SAVE_DIR = 'kaggle/working/'

### Prepare dataset and save as [W&B artifacts](https://www.wandb.com/artifacts)

In [None]:
# initialize a W&B run
run = wandb.init(project='rainforest', job_type='prepare_dataset')

# declare which artifact we'll be using
artifact_csv = run.use_artifact('wandb/rainforest/csv_reference:v0')

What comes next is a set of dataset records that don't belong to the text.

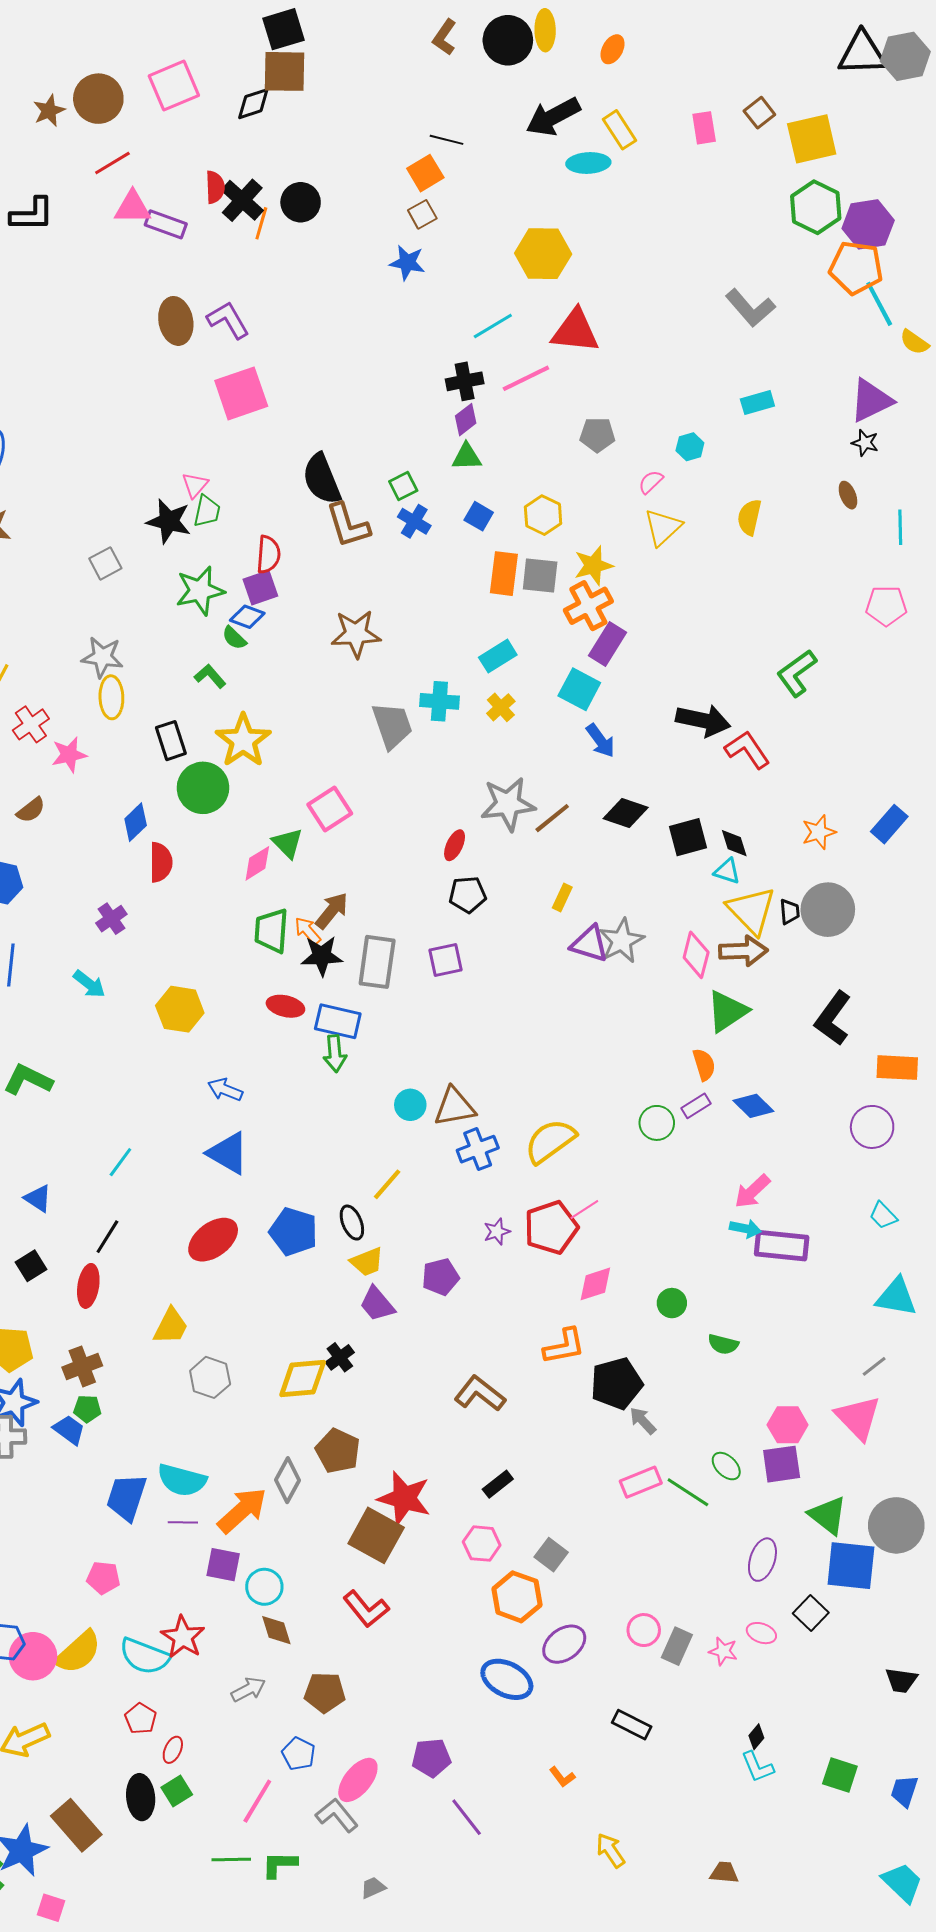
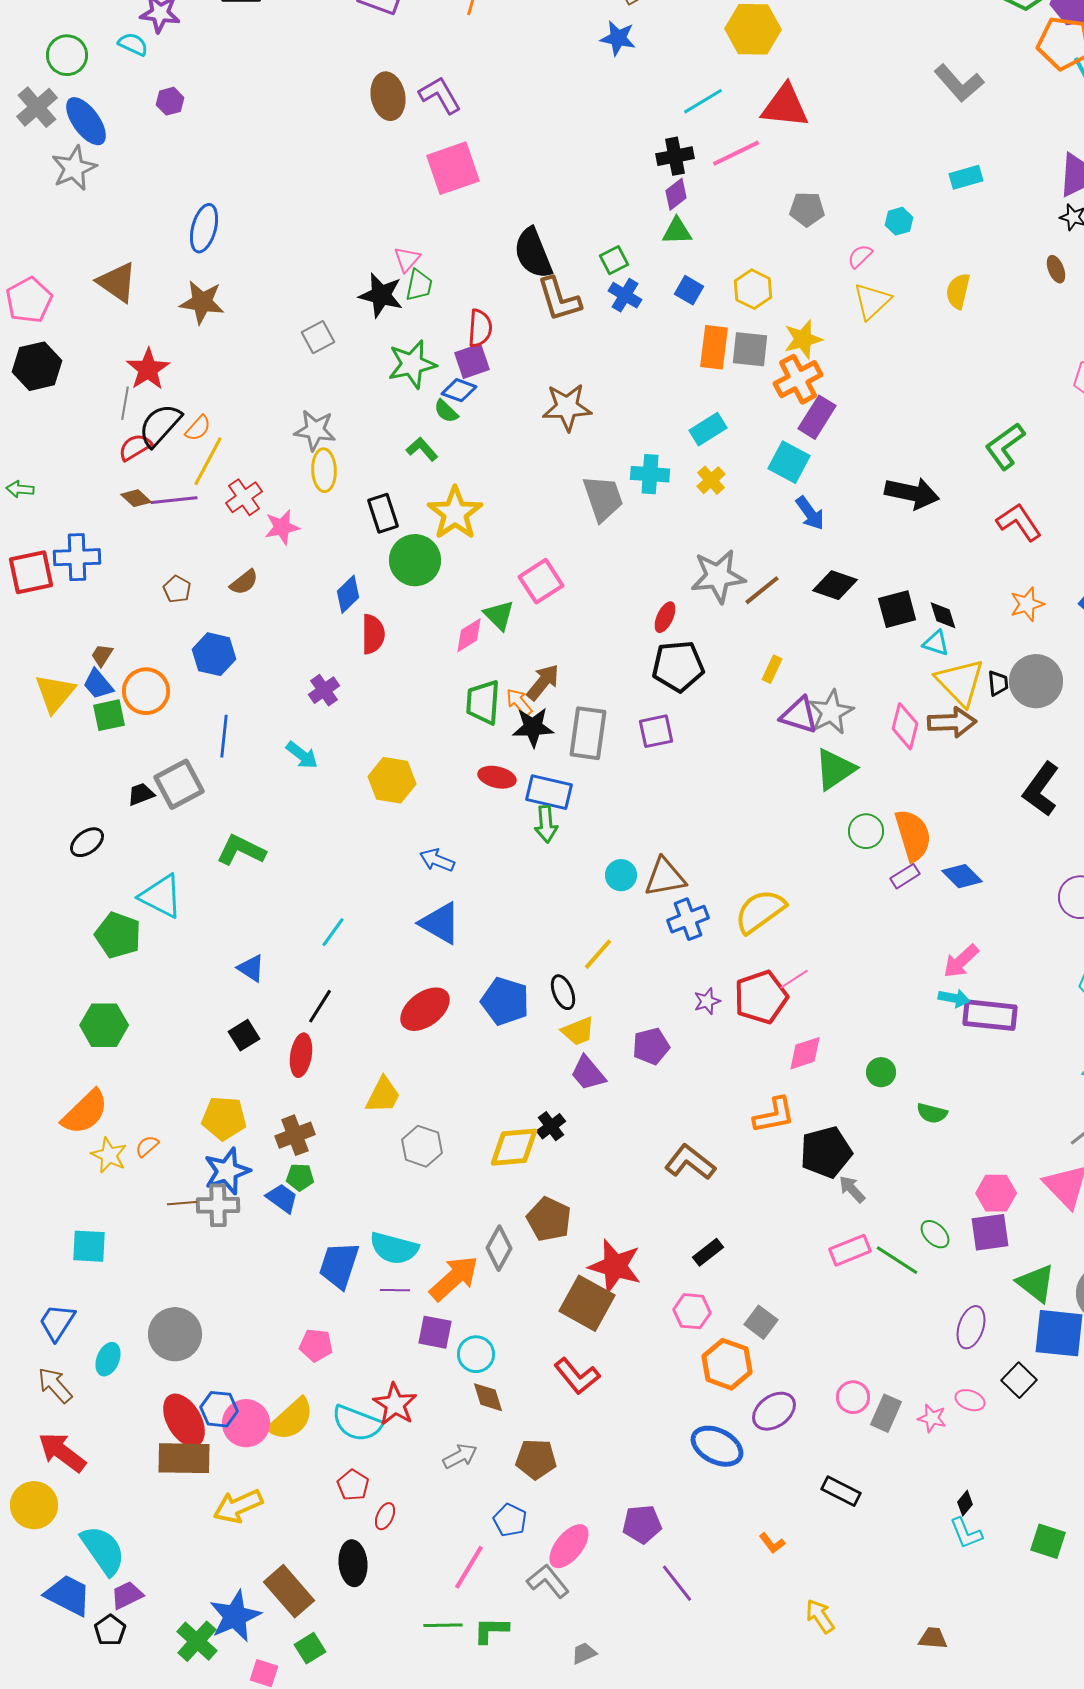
red L-shape: (747, 750) -> (1019, 522), moved
black pentagon: (468, 895) -> (678, 666), size x1.4
green triangle: (727, 1011) -> (835, 769), moved
orange semicircle: (704, 1065) -> (913, 835), size x1.6
green circle: (657, 1123) -> (866, 831), moved
green square: (177, 1791) -> (310, 1648), moved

# we can eithr download the csv file from the artifact_csv or use the one which is opened. 
recording_ids = train_tp.recording_id.values

# make a directory to save the created files
os.makedirs(SAVE_DIR+'nfft_{}_hop_{}'.format(N_FFT, HOP_LENGTH), exist_ok=True)
print('Dir successfully made')

# create a Artifact to save in the dataset to be used later
artifact = wandb.Artifact('spectrogram-dataset_nfft_{}_hop_{}'.format(N_FFT, HOP_LENGTH), 
                          type='dataset', 
                          description='This dataset was generated by stacking spectrogrm ,log spectrogram and MFCC based spectrogram with n_fft value of {}\
                                and hop length of {}.'.format(N_FFT, HOP_LENGTH),
                          metadata={'width': 400,
                                    'height': 224,
                                    'channel': 3,
                                    'data_type': 'uint8'})

# actual loop to create the dataset 
for i, recording_id in enumerate(recording_ids):
    # load the audio 
    file_path = [path for path in train_file_path if recording_id in path][0]
    wav, sr = librosa.load(file_path, sr=SR)
    
    # get features from the train_tp.csv file
    features = train_tp.loc[train_tp['recording_id'] == recording_id].values[0]
    t_min = features[3] * sr
    t_max = features[5] * sr
    
    # Get the postition to slice the audio
    center = np.round((t_min + t_max) / 2)
    beginning = center - LENGTH / 2
    if beginning < 0:
        beginning = 0
    ending = beginning + LENGTH
    
    if ending > len(wav):
        ending = len(wav)
        beginning = ending - LENGTH
        
    wav_slice = wav[int(beginning):int(ending)]
    
    # spectrogram
    stft = lb.core.stft(wav_slice, hop_length=HOP_LENGTH, n_fft=N_FFT)
    spectrogram = np.abs(stft)
    spectrogram = resize(spectrogram, (IMG_HEIGHT, IMG_WIDTH))
    
    # log_spectrogram
    log_spectrogram = lb.amplitude_to_db(spectrogram)
    log_spectrogram = resize(log_spectrogram, (IMG_HEIGHT, IMG_WIDTH))
    
    # mel_spectrogram
    mel_spectrogram = lb.feature.melspectrogram(wav_slice, n_fft=N_FFT, hop_length=HOP_LENGTH, sr=sr)
    log_mel_spectrogram = lb.amplitude_to_db(mel_spectrogram)
    log_mel_spectrogram = resize(log_mel_spectrogram, (IMG_HEIGHT, IMG_WIDTH))
    
    # generate image by stacking three transforms 
    img = np.stack((spectrogram, log_spectrogram, log_mel_spectrogram), axis=-1)
    
    # normalize image
    norm_img = stats.zscore(img)
    #scale image to 0-1
    norm_img = norm_img - np.min(norm_img)
    norm_img = norm_img / np.max(norm_img)
    # scale up to 0-255 to save in bmp format
    norm_img = np.round(norm_img*255).astype('uint8')
    norm_img = np.asarray(norm_img)
    
    # convert to PIL Image and save in bmp format
    bmp = Image.fromarray(norm_img)
    bmp.save(SAVE_DIR + 'nfft_{}_hop_{}/'.format(N_FFT, HOP_LENGTH) + recording_id + '_' + str(features[1]) + '_' + str(center) + '.bmp')
    
    if i % 100 == 0:
        print('Processed ' + str(i) + ' train examples from ' + str(len(recording_ids)))

# save the directory as an artifact
artifact.add_dir(SAVE_DIR+'nfft_{}_hop_{}'.format(N_FFT, HOP_LENGTH))

# Save the artifact version to W&B
run.log_artifact(artifact)

# let W&B know that this run is complete
run.join()